1. chimney system for a condensing boiler, with at least one exhaust pipe (20) and at least one air pipe (10), which are arranged surrounding each other in such a way that the outer wall (22) of one pipe (20) an inner wall (22) of the other pipe ( 10) forms (air exhaust chimney), characterized in that condensate collecting plates (28) are arranged on the exhaust side of the common wall, that at least one bore (34) connecting the exhaust side to the air side is arranged in the region of each condensate collecting plate , and that a distributing device (36, 42) for the condensate is arranged on the air side in the region of each bore.

2. Chimney system according to claim 1, characterized in that the distribution device consists of a capillary effect fleece (36) or fabric with which the wall (22) is clad on the air side.

3. chimney system according to claim I, characterized in that the distribution device for the condensate consists of baffles (42) arranged on the air side of the wall (22).

4. chimney system according to claim 3, characterized in that the guide plates (42) in the region of the associated bore (34) are cup-shaped.

Chimney system according to claim 4, characterized in that the bowl-shaped guide plates (42) have overflow incisions (44) for the condensate at an upper edge (46).

6. Chimney system according to one of the preceding claims, characterized in that the air pipe (10) is designed concentrically surrounding the exhaust pipe (20).

7. chimney system according to claim 6, characterized in that air (10) and exhaust pipe (20) have circular cross sections.

8. chimney system according to any one of the preceding claims, characterized in that on the inside of the exhaust pipe (20) a plurality of annular condensate collecting plates (28) are staggered in height one above the other.

9. chimney system according to claim 8, characterized in that the condensate collecting plates (28) in a radial plane of the

Exhaust pipe (20) have a cross-section (30) which is concavely shaped towards the wall (22) of the exhaust pipe.

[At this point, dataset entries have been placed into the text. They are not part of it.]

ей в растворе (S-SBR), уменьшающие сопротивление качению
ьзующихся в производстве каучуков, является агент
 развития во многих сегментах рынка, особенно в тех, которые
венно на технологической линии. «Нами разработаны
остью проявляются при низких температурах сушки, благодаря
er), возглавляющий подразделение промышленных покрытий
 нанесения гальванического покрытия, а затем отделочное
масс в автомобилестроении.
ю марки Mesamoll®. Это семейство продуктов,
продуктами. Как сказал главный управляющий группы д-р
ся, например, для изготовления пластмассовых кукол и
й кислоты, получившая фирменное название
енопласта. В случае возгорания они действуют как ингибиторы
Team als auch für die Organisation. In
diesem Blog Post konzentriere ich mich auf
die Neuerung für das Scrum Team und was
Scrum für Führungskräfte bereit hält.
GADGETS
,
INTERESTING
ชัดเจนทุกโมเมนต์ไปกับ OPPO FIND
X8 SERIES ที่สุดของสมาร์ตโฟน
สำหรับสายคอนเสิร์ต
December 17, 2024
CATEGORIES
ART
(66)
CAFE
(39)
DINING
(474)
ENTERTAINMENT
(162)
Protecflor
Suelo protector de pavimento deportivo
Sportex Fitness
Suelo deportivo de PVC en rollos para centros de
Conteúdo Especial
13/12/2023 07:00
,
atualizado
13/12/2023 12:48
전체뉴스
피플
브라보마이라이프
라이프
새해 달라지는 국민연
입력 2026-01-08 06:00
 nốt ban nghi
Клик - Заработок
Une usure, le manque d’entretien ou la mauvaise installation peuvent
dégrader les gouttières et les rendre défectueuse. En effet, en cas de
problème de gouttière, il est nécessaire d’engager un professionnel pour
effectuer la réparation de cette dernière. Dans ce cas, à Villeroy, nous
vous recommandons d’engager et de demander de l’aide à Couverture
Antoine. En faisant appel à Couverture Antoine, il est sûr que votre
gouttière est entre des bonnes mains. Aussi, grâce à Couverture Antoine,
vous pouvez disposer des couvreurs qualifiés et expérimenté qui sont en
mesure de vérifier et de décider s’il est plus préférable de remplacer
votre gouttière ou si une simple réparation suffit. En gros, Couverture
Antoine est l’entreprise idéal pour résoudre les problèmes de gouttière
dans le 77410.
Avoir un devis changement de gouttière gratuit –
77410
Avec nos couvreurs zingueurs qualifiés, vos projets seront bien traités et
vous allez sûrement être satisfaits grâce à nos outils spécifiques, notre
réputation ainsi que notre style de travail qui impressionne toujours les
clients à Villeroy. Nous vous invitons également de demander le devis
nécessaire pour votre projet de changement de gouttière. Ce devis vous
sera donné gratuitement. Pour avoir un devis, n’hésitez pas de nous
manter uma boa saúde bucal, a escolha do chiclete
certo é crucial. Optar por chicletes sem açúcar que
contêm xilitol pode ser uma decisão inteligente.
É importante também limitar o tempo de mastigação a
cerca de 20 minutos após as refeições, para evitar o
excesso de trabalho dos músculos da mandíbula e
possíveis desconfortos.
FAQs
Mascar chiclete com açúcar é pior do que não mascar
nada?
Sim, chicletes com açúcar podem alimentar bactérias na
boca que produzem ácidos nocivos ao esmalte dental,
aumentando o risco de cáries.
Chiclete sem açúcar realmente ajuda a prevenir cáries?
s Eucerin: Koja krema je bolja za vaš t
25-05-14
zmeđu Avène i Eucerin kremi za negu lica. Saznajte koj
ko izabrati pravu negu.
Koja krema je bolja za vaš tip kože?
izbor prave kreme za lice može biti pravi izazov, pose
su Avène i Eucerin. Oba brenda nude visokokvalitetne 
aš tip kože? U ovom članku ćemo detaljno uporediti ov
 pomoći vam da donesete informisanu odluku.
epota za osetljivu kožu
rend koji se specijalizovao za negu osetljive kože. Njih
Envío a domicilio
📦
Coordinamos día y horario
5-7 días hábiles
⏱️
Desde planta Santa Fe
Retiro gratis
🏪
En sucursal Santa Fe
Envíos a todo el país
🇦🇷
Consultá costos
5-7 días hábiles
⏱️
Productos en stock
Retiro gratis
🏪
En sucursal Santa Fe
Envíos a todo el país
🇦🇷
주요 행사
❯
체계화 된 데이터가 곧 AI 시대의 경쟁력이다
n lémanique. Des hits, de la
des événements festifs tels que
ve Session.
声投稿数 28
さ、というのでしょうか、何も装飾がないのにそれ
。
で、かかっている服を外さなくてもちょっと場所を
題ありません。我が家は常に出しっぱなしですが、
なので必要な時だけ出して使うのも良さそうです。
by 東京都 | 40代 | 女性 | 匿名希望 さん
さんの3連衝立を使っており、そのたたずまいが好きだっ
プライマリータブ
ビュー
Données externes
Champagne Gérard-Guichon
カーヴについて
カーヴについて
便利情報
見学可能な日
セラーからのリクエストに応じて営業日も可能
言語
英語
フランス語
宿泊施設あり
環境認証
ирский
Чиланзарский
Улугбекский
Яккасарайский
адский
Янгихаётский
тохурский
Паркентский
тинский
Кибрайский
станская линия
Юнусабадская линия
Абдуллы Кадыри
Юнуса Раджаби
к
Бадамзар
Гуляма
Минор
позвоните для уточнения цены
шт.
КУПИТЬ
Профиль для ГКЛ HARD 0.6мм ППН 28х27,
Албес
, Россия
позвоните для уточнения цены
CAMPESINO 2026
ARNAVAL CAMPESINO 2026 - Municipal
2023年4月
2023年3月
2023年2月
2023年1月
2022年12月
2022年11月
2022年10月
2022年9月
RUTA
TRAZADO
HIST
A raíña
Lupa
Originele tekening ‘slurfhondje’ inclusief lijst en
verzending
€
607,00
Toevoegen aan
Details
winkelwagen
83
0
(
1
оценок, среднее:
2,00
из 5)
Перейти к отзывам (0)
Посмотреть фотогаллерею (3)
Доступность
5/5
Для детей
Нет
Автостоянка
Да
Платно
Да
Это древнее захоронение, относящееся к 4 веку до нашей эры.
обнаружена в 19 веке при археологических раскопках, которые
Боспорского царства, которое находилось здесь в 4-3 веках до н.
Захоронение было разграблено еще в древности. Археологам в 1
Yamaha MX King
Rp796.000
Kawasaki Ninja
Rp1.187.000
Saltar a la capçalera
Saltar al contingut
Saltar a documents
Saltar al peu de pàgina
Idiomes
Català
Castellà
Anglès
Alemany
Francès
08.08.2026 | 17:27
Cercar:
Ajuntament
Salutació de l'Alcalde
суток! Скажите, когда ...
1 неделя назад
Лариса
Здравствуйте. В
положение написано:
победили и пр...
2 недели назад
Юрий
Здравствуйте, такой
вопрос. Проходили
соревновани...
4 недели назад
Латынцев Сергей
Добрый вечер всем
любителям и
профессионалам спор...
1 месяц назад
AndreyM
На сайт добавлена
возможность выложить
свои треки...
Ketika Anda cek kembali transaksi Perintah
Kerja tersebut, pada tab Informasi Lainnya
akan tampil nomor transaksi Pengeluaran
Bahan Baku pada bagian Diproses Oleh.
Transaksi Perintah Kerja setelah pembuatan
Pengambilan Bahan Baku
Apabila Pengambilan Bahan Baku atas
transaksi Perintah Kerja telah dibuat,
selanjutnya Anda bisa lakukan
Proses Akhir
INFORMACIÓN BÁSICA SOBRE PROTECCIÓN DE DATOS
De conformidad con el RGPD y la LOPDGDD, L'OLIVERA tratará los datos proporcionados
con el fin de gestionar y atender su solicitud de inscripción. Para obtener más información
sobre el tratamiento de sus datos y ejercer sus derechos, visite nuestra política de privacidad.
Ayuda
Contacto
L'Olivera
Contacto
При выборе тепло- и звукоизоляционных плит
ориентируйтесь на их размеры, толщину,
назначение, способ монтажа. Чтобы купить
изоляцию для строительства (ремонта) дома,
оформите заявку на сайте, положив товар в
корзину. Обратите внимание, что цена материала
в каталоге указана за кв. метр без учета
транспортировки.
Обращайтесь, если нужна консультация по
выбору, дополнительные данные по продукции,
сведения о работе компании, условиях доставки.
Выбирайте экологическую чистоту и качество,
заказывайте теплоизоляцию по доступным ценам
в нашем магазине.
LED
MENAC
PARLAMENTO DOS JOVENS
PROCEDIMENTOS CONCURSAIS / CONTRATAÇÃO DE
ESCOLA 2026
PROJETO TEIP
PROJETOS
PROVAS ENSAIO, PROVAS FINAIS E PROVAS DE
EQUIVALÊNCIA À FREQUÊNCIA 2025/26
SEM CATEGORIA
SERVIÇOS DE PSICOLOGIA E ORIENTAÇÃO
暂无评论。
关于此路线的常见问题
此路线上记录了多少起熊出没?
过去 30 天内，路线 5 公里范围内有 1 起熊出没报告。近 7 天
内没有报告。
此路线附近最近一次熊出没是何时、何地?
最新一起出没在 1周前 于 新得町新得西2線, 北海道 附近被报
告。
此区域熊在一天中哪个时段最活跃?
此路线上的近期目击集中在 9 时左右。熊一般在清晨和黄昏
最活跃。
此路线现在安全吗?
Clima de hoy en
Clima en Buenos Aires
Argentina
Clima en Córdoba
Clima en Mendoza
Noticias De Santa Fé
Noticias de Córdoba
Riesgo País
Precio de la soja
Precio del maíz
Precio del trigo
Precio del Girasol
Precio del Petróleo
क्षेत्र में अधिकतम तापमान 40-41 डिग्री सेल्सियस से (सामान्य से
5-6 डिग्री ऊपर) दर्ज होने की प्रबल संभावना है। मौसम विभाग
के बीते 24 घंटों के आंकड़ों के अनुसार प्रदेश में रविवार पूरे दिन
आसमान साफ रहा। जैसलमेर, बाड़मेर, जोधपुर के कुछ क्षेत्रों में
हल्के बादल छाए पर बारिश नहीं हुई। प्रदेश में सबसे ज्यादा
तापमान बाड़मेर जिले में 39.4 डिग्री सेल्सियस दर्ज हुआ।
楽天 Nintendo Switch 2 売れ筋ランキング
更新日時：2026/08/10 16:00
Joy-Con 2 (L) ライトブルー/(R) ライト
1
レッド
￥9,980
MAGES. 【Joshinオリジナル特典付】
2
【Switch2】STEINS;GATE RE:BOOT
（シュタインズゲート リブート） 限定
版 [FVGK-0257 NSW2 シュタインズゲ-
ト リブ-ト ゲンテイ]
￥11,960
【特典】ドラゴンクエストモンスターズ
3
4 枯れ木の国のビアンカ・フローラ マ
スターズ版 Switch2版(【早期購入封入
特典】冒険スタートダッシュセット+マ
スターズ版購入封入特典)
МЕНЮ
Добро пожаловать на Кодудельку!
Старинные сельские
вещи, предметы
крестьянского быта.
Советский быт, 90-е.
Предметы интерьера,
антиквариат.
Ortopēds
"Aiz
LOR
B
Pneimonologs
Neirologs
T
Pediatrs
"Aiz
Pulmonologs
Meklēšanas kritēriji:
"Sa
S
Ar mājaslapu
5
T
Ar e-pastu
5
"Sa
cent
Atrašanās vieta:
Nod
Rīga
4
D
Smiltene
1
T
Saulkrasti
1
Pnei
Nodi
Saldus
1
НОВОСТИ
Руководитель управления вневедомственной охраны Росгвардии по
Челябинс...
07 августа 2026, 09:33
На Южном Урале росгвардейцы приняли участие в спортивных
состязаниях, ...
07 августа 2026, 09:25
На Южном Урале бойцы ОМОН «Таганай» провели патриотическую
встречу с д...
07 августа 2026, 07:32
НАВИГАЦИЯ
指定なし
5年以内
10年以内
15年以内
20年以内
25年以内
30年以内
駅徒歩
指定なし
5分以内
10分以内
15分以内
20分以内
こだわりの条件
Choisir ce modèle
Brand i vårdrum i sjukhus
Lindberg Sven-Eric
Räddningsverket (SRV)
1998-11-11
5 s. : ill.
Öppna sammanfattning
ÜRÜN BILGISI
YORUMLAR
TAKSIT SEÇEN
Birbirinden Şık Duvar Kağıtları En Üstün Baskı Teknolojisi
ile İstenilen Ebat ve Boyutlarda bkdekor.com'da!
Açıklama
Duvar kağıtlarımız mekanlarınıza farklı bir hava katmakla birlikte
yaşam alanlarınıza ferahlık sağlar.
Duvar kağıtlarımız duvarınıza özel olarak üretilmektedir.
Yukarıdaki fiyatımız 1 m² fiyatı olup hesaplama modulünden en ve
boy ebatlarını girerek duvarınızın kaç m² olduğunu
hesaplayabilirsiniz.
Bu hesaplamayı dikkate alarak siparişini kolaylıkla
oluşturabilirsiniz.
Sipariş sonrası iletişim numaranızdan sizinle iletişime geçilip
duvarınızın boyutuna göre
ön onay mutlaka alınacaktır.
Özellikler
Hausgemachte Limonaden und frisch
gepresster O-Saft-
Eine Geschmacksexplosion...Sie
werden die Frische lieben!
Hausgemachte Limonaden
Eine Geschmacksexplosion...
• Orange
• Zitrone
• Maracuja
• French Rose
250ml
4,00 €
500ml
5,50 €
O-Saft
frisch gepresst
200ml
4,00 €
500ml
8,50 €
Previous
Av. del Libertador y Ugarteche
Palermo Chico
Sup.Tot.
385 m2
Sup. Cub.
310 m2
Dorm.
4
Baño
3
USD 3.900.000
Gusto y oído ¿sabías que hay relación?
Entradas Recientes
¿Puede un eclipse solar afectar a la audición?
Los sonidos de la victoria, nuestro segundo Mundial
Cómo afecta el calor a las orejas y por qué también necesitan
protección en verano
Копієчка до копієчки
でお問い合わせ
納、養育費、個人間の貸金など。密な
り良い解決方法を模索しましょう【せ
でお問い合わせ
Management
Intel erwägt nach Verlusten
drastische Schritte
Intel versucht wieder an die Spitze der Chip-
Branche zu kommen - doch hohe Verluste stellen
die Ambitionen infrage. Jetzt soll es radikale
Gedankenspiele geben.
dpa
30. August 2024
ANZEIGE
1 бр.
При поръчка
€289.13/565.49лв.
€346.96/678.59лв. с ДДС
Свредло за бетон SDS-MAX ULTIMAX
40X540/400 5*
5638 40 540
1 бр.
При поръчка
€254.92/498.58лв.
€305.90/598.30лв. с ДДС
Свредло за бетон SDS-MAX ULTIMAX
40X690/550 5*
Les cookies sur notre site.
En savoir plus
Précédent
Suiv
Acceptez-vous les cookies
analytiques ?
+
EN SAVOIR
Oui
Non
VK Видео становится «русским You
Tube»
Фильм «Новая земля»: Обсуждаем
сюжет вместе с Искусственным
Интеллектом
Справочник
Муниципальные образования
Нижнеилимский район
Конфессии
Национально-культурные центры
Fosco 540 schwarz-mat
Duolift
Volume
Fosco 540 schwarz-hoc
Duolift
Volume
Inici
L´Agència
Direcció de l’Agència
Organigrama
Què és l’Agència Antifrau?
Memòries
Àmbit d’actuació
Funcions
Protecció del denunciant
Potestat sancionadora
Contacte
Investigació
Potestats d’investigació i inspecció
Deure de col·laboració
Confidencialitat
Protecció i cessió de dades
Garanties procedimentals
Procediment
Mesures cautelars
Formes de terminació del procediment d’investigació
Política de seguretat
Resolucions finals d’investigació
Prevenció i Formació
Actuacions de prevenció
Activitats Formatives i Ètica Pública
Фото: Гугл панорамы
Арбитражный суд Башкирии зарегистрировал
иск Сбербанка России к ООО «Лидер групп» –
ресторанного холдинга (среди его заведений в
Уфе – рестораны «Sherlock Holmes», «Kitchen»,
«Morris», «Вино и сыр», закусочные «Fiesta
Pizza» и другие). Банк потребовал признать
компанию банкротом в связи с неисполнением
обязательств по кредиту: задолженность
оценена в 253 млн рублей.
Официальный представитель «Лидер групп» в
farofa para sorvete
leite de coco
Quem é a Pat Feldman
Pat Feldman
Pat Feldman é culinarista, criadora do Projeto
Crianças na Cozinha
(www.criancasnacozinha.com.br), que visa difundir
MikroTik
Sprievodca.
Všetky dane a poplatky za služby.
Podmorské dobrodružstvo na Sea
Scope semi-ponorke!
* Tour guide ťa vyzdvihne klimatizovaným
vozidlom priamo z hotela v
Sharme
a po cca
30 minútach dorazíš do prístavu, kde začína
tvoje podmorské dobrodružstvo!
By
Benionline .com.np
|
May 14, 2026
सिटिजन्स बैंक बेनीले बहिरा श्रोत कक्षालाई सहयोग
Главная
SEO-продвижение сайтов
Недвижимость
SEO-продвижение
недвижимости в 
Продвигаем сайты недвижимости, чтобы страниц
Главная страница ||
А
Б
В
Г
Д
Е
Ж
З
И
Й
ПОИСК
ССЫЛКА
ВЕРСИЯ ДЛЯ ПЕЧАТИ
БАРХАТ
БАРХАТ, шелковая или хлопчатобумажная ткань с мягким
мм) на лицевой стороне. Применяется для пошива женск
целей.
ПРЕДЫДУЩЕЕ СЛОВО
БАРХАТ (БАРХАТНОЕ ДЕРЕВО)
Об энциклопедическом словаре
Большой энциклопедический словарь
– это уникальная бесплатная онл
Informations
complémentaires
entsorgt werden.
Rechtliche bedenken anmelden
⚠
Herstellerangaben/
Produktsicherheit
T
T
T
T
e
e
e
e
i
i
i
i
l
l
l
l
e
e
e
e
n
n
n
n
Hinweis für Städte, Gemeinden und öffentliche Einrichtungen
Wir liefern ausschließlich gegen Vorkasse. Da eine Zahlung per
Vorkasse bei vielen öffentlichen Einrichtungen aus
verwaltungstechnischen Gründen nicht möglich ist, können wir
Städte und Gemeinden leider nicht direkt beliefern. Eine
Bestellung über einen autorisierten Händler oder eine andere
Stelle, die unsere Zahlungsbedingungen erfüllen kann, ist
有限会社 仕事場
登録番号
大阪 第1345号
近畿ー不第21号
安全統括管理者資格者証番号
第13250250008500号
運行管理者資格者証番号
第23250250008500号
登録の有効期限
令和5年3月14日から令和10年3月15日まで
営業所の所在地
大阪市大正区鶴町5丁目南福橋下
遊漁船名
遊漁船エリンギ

10. Chimney system according to claim 8, characterized in that the condensate collecting plates (28) have the geometric basic shape of a conical section.

11. Chimney system according to claim 8 or 9, characterized gekenn¬ characterized in that in the region of each condensate collecting plate (28) a plurality of holes (34) directed towards the air side of the wall (22) are arranged uniformly distributed in the circumferential direction.

12. Chimney system according to one or more of the preceding claims, characterized in that a plurality of parallel-connected flue pipes (20) of smaller diameter are arranged in an air pipe (10) of larger diameter.

13. Chimney system according to one of the preceding claims, characterized in that the exhaust pipe (20) is closed at its lower end and is connected to a siphon system (40) for discharging excess condensate.

14. Chimney system according to one of the preceding claims, characterized in that the air pipe (10) is closed at its lower end and is connected to a siphon system (38) for discharging excess condensate.

15. Chimney system according to one or more of the preceding claims, characterized in that the condensate collecting plates and / or optionally the condensate guiding plates are formed in one piece with the wall on which they are arranged.

16. Use of a chimney system with the following features for a condensing boiler:

- Double-shell structure with at least one exhaust pipe

(20) and at least one air pipe (10), which are arranged surrounding one another in such a way that the outer wall (22) of one pipe (20) forms an inner wall (22) of the other pipe (10) (air flue ),

- The common wall is designed so that heat and mass transfer from the exhaust side to the air side is made possible.